Orbene, sulla base di tali condizioni, la Corte di appello di Bologna ha, in primo luogo, rilevato che, in linea di massima, è ravvisabile un interesse della società nei casi in cui, perseguendo un proprio autonomo interesse, l’autore materiale o morale dell’illecito oggettivamente realizzi, o ponga in essere una condotta idonea a realizzare anche quello dell’ente. Da ciò ha logicamente inferito che una tale situazione è, per l’appunto, configurabile allorquando venga rappresentata una condizione economico-patrimoniale della società più florida di quella (effettivamente) reale, siccome idonea ad orientare le scelte degli investitori (come avrebbe potuto essere quella relativa all’eventuale sottoscrizione di aumenti di capitale deliberati dalle società Fonsai e Milano Ass.ni nel corso del 2011): appare, in tal caso, evidente un interesse di dette società a fornire sul mercato informazioni inveritiere e fuorvianti sui valori economici patrimoniali, come tale compatibile con quello degli autori materiali dell’illecito presupposto conseguente alla illegittima operazione di sottoriservazione.

Nè coglie nel segno la critica della ricorrente circa l’asserita erroneità, nella sentenza impugnata, dell’applicazione del principio di inversione dell’onere della prova. Infatti, lungi dall’incorrere nel prospettato errore, la Corte emiliana ha dato conto – in virtù di un’adeguata valutazione di merito – della mancata idonea dimostrazione, da parte dell’opponente, dell’approntamento delle idonee e complete cautele tali da esonerarla dalla c.d. “colpa organizzativa” (desumibile dal disposto di cui al D.Lgs. n. 231 del 2001, art. 6), non essendo, a tale scopo, bastevoli la mera predisposizione di modelli organizzativi utilizzati dalle società e la semplice asserzione della loro validità, in difetto dell’allegazione e della prova in concreto che essi sarebbero stati effettivamente in grado di prevenire la commissione dei comportamenti illeciti che, invece, erano stati accertati come consumati. Come, invero, si è già sottolineato, la soglia di efficienza che si esige nella predisposizione dei predetti modelli organizzativi risulta soddisfatta solo quando il sistema di prevenzione delle fattispecie illecite da essi approntato non può essere aggirato se non fraudolentemente: l’ente, infatti, non risponde se prova che gli illeciti siano stati commessi eludendo fraudolentemente i modelli in discorso, riscontro che la Corte di appello di Bologna ha accertato non essere stato concretamente offerto dalla società opponente.

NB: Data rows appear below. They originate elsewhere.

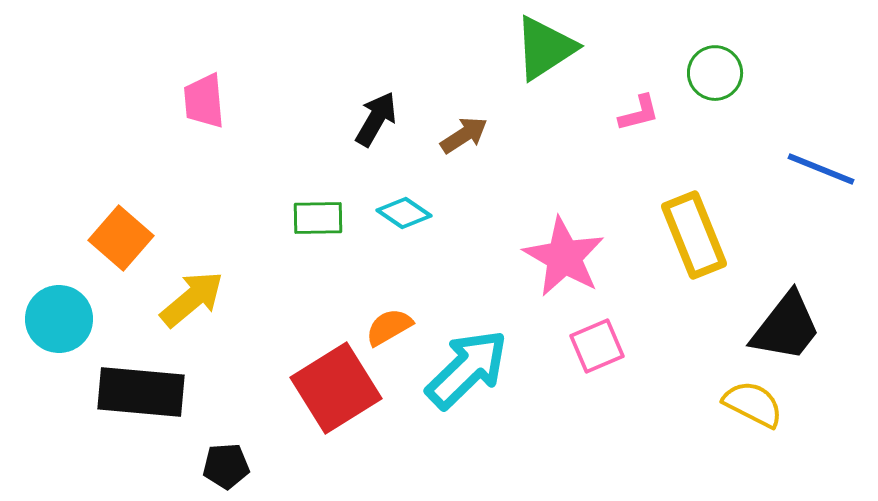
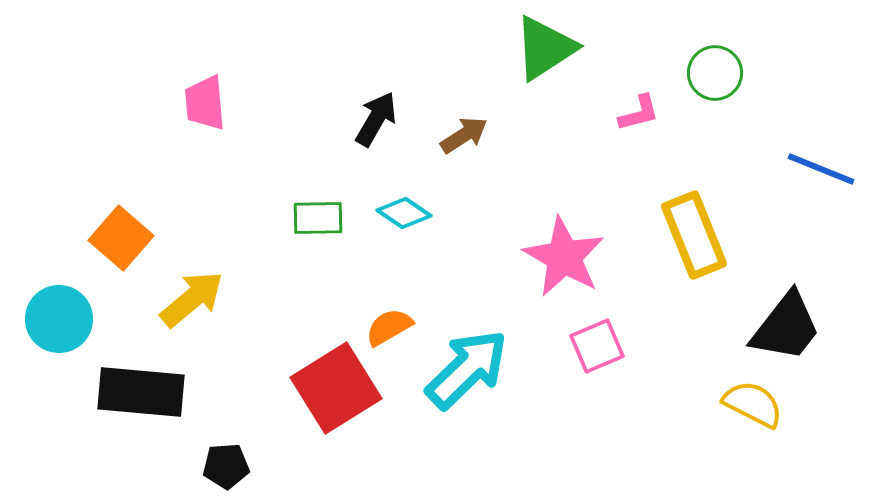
pink trapezoid: moved 1 px right, 2 px down
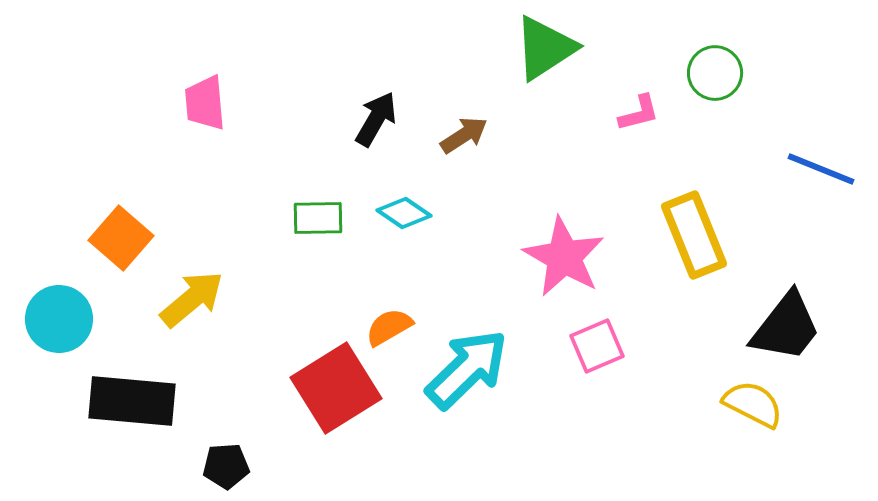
black rectangle: moved 9 px left, 9 px down
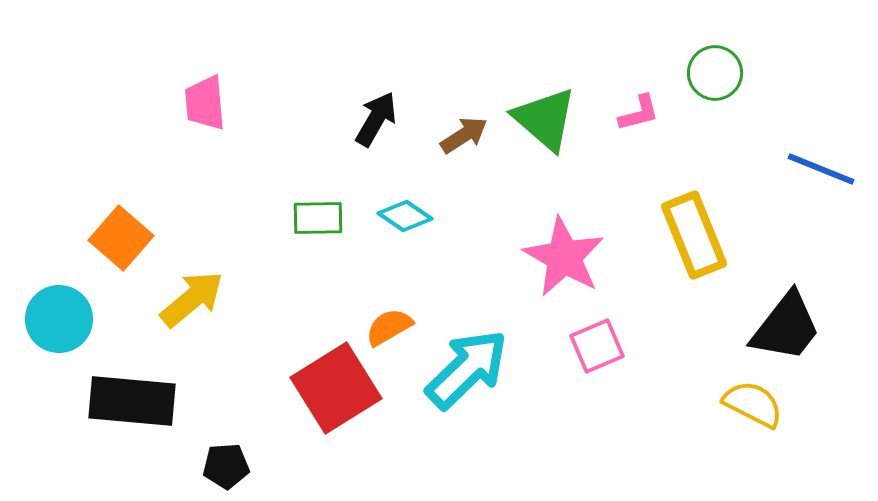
green triangle: moved 71 px down; rotated 46 degrees counterclockwise
cyan diamond: moved 1 px right, 3 px down
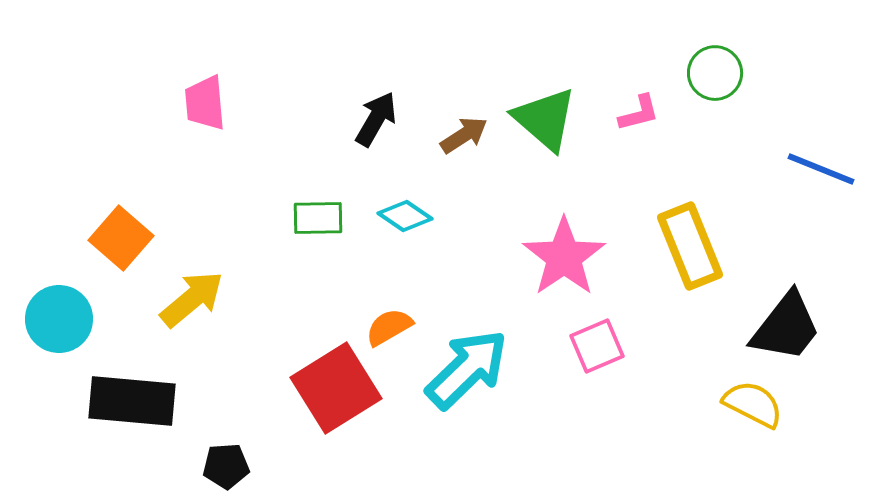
yellow rectangle: moved 4 px left, 11 px down
pink star: rotated 8 degrees clockwise
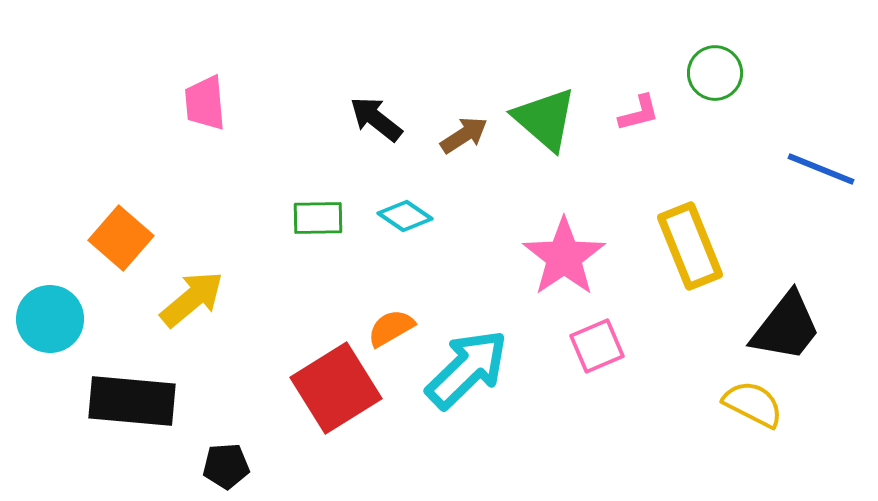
black arrow: rotated 82 degrees counterclockwise
cyan circle: moved 9 px left
orange semicircle: moved 2 px right, 1 px down
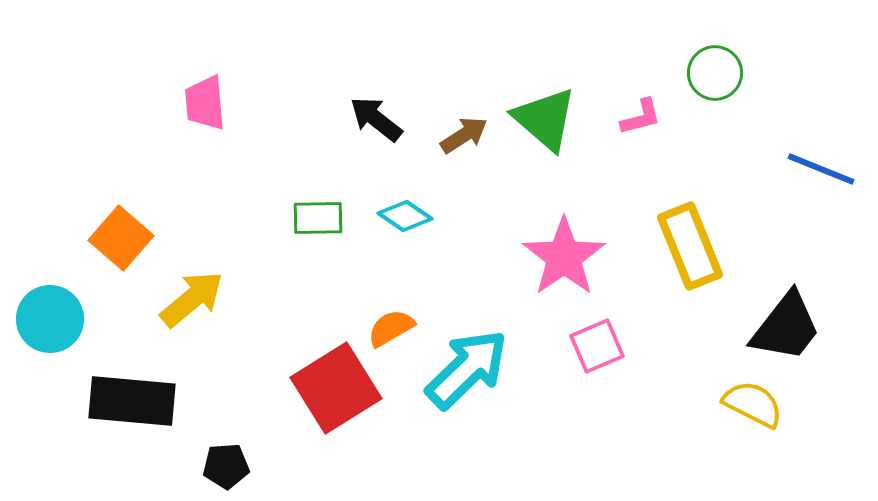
pink L-shape: moved 2 px right, 4 px down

14.. In definitiva, sulla scorta delle argomentazioni complessivamente esposte, il ricorso deve essere integralmente rigettato, con la conseguente condanna della soccombente società ricorrente al pagamento delle spese del presente giudizio (nei soli confronti della costituita CONSOB), liquidate nella misura di cui in dispositivo.

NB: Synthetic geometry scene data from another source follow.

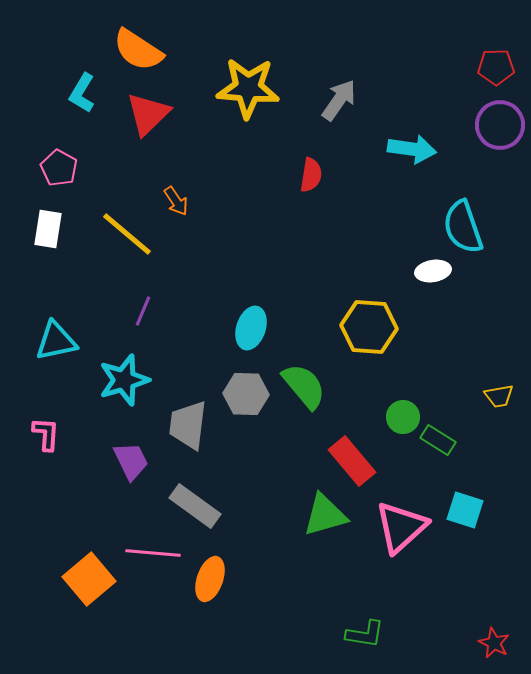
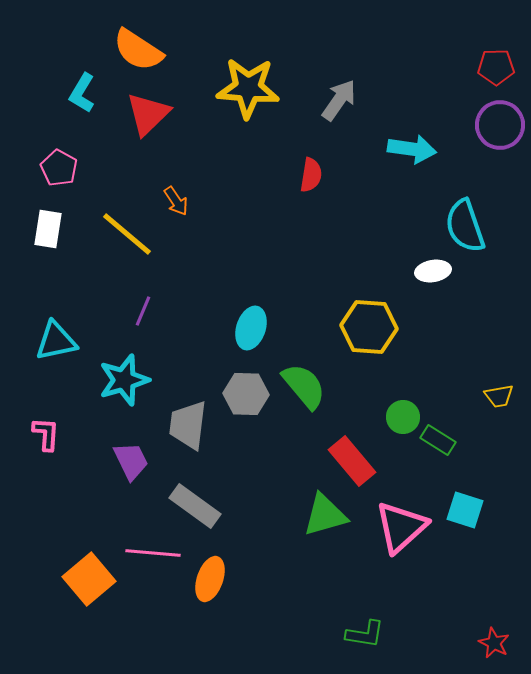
cyan semicircle: moved 2 px right, 1 px up
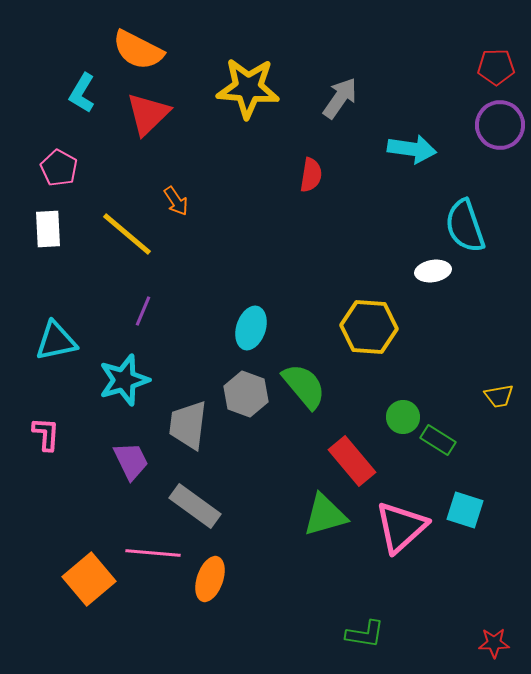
orange semicircle: rotated 6 degrees counterclockwise
gray arrow: moved 1 px right, 2 px up
white rectangle: rotated 12 degrees counterclockwise
gray hexagon: rotated 18 degrees clockwise
red star: rotated 28 degrees counterclockwise
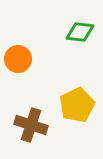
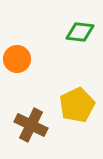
orange circle: moved 1 px left
brown cross: rotated 8 degrees clockwise
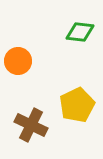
orange circle: moved 1 px right, 2 px down
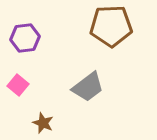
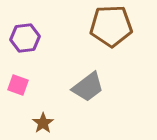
pink square: rotated 20 degrees counterclockwise
brown star: rotated 15 degrees clockwise
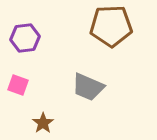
gray trapezoid: rotated 60 degrees clockwise
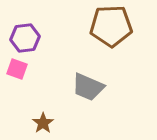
pink square: moved 1 px left, 16 px up
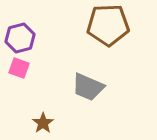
brown pentagon: moved 3 px left, 1 px up
purple hexagon: moved 5 px left; rotated 8 degrees counterclockwise
pink square: moved 2 px right, 1 px up
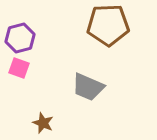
brown star: rotated 15 degrees counterclockwise
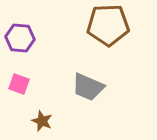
purple hexagon: rotated 20 degrees clockwise
pink square: moved 16 px down
brown star: moved 1 px left, 2 px up
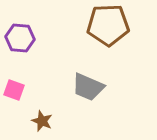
pink square: moved 5 px left, 6 px down
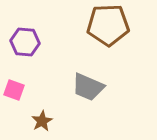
purple hexagon: moved 5 px right, 4 px down
brown star: rotated 20 degrees clockwise
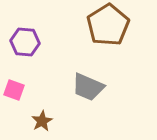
brown pentagon: rotated 30 degrees counterclockwise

Ricorrono, infine, le condizioni per dare atto della sussistenza dei presupposti per il versamento, da parte del ricorrente, del raddoppio del contributo unificato ai sensi del D.P.R. 30 maggio 2002, n. 115, art. 13, comma 1-quater.

PQM

La Corte rigetta il ricorso e condanna la ricorrente al pagamento delle spese del presente giudizio, in favore della controricorrente Consob, liquidate in complessivi Euro 15.200,00, di cui Euro 200,00 per esborsi, oltre contributo forfettario al 15 % ed accessori nella misura e sulle voci come per legge.

Dà atto della sussistenza dei presupposti per il versamento, da parte della stessa ricorrente, del raddoppio del contributo unificato ai sensi del D.P.R. n. 115 del 2002, art. 13, comma 1-quater.

Così deciso in Roma, nella Camera di consiglio della 2 Sezione civile, il 26 settembre 2018.